Contact: Julius Welby (julius.welby_AT_gmail_DOT_com)
This report is the outcome of a 12 week contract (ending 8 June 2007) at the Natural History Museum to evaluate the GoldenGATE software package (GG), looking at its potential use as a means of translating existing taxonomic literature into one or more XML formats. The goal is to assess GG's suitability for converting documents into a marked-up format for addition to the XML repository which is part of the planned infrastructure of Work Package 6 of the EDIT project.
A number of people of people have provided assistance and input for this report, particularly Dave Roberts, Vince Smith, Simon Rycroft and Chris Lyal at the NHM, Guido Sautter and Terry Catapano of the GoldenGATE/TaxonX team, and Ben Clark of CATE. Many thanks to them and the other contributors.
Version evaluated: GoldenGATE 2007.04.03.14.45.
Please note that the development of GoldenGATE is ongoing and new versions are released regularly. Technical issues identified in this report will no doubt be fixed or changed significantly in later versions.
- GoldenGATE is a promising application under active development.
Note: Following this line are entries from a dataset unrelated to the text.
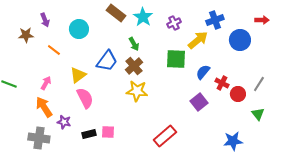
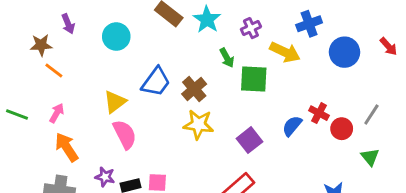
red arrow: (262, 20) -> (388, 46), moved, turned 48
yellow arrow: (198, 40) -> (285, 52), turned 65
green arrow: (134, 44) -> (227, 58), moved
orange line: (54, 50) -> (54, 71), moved
blue semicircle: (203, 72) -> (292, 126), moved
pink arrow: (46, 83) -> (57, 113), moved
purple square: (199, 102) -> (250, 140), moved
purple star: (64, 122) -> (105, 177), moved

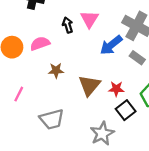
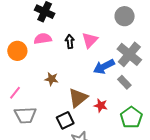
pink semicircle: (40, 44) -> (43, 39), moved
black square: (126, 110) -> (65, 120), moved
gray trapezoid: (52, 119) -> (25, 115), moved

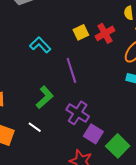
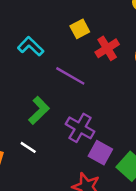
red cross: (105, 33) -> (107, 48), moved
purple line: (71, 70) -> (70, 76), turned -40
- GoldenGATE is a good general XML mark-up tool, allowing rapid manual and semi-automatic annotation of text. It also offers a number of functions specific to the handling of taxonomic documents.
- The application is of modular design and can support a number of import and output formats.
- User defined functions are easily set up and can be set up to run sequentially as a pipeline (macro), making GoldenGATE highly customisable.
- The main technical limitations of the version evaluated are:
- Text files larger than approx 200kB refresh very slowly in the editor. This appears to be caused by the poor performance of the Java Swing component used for the editor window. The current workaround is to split the input file into smaller pieces prior to marking-up.
- Characters outside of the Western European character set are not handled properly. Support for a set of Unicode formats is in the process of being added and should appear in the next version.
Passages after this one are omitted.